• _RECORDED INFORMATION_:
________________________________________
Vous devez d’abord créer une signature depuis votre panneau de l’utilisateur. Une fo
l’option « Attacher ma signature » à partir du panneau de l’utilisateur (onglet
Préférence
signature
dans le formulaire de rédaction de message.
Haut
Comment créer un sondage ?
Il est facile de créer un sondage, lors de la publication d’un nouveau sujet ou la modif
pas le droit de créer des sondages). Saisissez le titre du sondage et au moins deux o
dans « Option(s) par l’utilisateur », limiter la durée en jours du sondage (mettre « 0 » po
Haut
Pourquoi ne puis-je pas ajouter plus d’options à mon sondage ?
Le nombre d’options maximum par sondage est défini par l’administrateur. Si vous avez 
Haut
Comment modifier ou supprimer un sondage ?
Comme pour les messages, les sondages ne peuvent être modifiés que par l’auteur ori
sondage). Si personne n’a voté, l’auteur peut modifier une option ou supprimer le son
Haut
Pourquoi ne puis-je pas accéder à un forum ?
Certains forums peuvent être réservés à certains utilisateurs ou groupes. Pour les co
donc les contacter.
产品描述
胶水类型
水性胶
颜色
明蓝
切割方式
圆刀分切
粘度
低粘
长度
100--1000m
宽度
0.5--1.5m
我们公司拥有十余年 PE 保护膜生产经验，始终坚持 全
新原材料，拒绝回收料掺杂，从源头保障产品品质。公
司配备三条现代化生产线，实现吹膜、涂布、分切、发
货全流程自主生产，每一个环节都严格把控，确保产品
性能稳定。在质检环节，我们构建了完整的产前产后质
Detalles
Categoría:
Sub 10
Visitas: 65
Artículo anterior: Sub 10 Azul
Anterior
________________________________________
Reproduce the material above in full, word for word.

Vous devez d’abord créer une signature depuis votre panneau de l’utilisateur. Une fo
l’option « Attacher ma signature » à partir du panneau de l’utilisateur (onglet
Préférence
signature
dans le formulaire de rédaction de message.
Haut
Comment créer un sondage ?
Il est facile de créer un sondage, lors de la publication d’un nouveau sujet ou la modif
pas le droit de créer des sondages). Saisissez le titre du sondage et au moins deux o
dans « Option(s) par l’utilisateur », limiter la durée en jours du sondage (mettre « 0 » po
Haut
Pourquoi ne puis-je pas ajouter plus d’options à mon sondage ?
Le nombre d’options maximum par sondage est défini par l’administrateur. Si vous avez 
Haut
Comment modifier ou supprimer un sondage ?
Comme pour les messages, les sondages ne peuvent être modifiés que par l’auteur ori
sondage). Si personne n’a voté, l’auteur peut modifier une option ou supprimer le son
Haut
Pourquoi ne puis-je pas accéder à un forum ?
Certains forums peuvent être réservés à certains utilisateurs ou groupes. Pour les co
donc les contacter.
产品描述
胶水类型
水性胶
颜色
明蓝
切割方式
圆刀分切
粘度
低粘
长度
100--1000m
宽度
0.5--1.5m
我们公司拥有十余年 PE 保护膜生产经验，始终坚持 全
新原材料，拒绝回收料掺杂，从源头保障产品品质。公
司配备三条现代化生产线，实现吹膜、涂布、分切、发
货全流程自主生产，每一个环节都严格把控，确保产品
性能稳定。在质检环节，我们构建了完整的产前产后质
Detalles
Categoría:
Sub 10
Visitas: 65
Artículo anterior: Sub 10 Azul
Anterior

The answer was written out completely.